* Aim of the exercise
For the records below, print the lines from the line with "エアコンの一覧へ (314, 788)" through the line with "For every named target in this 685×2576" exactly as written; include both end lines and exclude the rest.

━━ Input for this task ━━

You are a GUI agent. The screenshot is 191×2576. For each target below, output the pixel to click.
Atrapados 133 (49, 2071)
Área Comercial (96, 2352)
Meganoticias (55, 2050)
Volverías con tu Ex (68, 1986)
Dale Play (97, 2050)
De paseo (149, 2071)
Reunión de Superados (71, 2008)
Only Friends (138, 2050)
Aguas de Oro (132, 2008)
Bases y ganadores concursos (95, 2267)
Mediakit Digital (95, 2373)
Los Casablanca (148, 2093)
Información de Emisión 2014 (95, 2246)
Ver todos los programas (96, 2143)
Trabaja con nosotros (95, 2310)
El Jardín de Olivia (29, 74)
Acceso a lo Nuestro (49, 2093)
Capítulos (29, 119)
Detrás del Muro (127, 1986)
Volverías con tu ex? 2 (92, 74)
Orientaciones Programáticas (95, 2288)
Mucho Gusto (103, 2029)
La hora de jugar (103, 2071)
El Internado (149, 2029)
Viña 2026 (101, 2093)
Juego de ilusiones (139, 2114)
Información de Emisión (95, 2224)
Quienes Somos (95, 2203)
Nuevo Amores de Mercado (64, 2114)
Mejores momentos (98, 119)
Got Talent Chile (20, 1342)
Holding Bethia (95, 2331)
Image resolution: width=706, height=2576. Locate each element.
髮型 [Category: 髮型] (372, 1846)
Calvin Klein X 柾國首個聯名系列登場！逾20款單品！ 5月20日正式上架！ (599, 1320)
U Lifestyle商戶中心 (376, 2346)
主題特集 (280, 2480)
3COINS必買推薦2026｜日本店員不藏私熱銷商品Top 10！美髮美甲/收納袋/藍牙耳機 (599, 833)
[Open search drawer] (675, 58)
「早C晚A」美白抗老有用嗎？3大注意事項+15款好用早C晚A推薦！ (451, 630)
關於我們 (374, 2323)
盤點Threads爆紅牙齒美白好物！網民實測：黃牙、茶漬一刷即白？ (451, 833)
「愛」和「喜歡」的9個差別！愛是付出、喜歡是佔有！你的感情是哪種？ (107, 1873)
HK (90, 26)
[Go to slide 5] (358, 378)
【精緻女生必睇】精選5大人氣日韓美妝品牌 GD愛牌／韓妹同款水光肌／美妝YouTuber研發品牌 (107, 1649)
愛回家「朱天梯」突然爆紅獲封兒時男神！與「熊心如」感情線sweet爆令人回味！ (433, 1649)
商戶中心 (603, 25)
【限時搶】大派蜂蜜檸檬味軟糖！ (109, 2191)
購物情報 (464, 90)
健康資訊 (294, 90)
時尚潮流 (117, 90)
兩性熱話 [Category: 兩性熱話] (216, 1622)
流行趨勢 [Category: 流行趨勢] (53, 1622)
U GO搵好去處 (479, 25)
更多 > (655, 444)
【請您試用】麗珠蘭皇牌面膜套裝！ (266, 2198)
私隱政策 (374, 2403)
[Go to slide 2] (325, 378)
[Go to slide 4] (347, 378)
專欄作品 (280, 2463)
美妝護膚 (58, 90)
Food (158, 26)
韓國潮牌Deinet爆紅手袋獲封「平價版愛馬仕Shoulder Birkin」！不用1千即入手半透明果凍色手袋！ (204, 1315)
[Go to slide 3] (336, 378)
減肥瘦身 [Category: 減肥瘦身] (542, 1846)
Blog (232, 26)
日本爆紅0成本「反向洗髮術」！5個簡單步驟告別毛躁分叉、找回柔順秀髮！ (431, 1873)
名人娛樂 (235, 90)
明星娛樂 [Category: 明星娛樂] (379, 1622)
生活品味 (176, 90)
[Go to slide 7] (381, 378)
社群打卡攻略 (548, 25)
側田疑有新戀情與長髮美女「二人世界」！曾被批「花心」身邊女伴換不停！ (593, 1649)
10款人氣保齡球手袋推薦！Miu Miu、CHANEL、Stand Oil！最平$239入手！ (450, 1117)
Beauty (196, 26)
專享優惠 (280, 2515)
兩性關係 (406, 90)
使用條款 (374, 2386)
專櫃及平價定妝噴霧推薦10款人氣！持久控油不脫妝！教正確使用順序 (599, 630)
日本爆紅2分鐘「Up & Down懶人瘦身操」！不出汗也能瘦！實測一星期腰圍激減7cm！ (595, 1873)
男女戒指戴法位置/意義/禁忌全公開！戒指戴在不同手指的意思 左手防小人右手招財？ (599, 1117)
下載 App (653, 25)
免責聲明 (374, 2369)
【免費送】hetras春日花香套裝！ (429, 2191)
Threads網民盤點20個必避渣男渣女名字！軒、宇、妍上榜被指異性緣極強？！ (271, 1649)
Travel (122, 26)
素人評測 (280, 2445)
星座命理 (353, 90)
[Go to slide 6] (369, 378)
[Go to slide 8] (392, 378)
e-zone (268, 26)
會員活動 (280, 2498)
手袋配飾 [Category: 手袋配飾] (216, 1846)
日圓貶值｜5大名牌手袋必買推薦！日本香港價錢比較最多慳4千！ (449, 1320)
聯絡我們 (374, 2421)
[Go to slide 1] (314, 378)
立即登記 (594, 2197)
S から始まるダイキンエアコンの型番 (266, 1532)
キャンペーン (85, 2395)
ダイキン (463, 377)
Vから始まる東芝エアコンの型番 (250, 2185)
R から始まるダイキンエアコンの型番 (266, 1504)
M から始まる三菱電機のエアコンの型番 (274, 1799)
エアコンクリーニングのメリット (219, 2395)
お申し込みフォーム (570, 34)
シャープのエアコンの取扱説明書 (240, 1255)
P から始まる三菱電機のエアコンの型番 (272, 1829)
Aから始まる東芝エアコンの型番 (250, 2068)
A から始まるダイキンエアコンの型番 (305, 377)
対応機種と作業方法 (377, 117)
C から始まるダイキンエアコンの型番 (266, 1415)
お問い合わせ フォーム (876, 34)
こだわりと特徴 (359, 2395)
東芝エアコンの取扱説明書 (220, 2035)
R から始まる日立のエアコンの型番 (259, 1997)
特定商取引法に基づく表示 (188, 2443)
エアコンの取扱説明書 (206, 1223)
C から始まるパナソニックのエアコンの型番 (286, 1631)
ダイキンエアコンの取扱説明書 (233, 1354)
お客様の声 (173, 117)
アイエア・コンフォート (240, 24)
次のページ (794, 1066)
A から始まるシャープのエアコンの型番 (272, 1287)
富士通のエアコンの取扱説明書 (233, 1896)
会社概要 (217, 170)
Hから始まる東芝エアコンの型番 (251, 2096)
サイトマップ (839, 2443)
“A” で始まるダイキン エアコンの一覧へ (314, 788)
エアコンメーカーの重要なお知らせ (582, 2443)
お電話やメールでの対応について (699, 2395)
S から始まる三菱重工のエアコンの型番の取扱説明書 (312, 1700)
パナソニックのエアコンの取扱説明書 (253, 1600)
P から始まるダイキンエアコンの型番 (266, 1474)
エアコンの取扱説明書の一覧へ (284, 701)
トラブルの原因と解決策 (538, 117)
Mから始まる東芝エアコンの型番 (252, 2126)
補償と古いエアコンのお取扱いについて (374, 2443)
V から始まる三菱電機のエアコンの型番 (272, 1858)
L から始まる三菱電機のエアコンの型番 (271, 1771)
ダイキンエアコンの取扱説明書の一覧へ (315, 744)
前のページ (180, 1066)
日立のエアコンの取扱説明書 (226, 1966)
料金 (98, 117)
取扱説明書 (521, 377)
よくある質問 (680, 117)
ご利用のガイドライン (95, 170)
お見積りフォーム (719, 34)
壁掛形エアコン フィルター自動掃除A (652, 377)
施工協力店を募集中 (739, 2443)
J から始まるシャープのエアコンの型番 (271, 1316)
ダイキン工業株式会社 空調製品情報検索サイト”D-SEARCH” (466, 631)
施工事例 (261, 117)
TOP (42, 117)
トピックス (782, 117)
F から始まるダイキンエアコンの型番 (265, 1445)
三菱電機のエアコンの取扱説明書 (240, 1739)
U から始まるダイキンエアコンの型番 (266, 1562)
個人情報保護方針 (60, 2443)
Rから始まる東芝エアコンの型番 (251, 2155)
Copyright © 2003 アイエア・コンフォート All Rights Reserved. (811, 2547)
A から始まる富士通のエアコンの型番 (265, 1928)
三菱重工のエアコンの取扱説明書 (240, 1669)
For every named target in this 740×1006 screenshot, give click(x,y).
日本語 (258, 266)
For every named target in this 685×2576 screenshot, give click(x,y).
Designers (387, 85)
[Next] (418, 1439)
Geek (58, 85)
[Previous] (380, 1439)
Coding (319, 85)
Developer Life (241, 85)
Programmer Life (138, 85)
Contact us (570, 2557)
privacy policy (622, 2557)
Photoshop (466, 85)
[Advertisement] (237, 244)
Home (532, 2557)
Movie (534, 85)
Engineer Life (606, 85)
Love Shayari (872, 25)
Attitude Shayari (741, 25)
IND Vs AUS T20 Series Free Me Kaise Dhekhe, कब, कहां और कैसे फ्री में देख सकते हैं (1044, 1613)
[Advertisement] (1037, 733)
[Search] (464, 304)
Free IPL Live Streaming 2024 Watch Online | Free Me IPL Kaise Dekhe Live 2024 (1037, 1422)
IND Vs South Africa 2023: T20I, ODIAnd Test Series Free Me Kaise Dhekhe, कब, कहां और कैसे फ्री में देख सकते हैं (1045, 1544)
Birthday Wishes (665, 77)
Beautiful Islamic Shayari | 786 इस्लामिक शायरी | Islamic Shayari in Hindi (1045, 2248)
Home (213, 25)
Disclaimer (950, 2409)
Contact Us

━━━

* Response for this exercise
“A” で始まるダイキン エアコンの一覧へ (314, 788)
エアコンメーカーの重要なお知らせ (582, 2443)
お電話やメールでの対応について (699, 2395)
S から始まる三菱重工のエアコンの型番の取扱説明書 (312, 1700)
パナソニックのエアコンの取扱説明書 (253, 1600)
P から始まるダイキンエアコンの型番 (266, 1474)
エアコンの取扱説明書の一覧へ (284, 701)
トラブルの原因と解決策 (538, 117)
Mから始まる東芝エアコンの型番 (252, 2126)
補償と古いエアコンのお取扱いについて (374, 2443)
V から始まる三菱電機のエアコンの型番 (272, 1858)
L から始まる三菱電機のエアコンの型番 (271, 1771)
ダイキンエアコンの取扱説明書の一覧へ (315, 744)
前のページ (180, 1066)
日立のエアコンの取扱説明書 (226, 1966)
料金 (98, 117)
取扱説明書 (521, 377)
よくある質問 (680, 117)
ご利用のガイドライン (95, 170)
お見積りフォーム (719, 34)
壁掛形エアコン フィルター自動掃除A (652, 377)
施工協力店を募集中 (739, 2443)
J から始まるシャープのエアコンの型番 (271, 1316)
ダイキン工業株式会社 空調製品情報検索サイト”D-SEARCH” (466, 631)
施工事例 (261, 117)
TOP (42, 117)
トピックス (782, 117)
F から始まるダイキンエアコンの型番 (265, 1445)
三菱電機のエアコンの取扱説明書 (240, 1739)
U から始まるダイキンエアコンの型番 (266, 1562)
個人情報保護方針 (60, 2443)
Rから始まる東芝エアコンの型番 (251, 2155)
Copyright © 2003 アイエア・コンフォート All Rights Reserved. (811, 2547)
A から始まる富士通のエアコンの型番 (265, 1928)
三菱重工のエアコンの取扱説明書 (240, 1669)
For every named target in this 740×1006 screenshot, give click(x,y).
日本語 (258, 266)
For every named target in this 685×2576 screenshot, give click(x,y).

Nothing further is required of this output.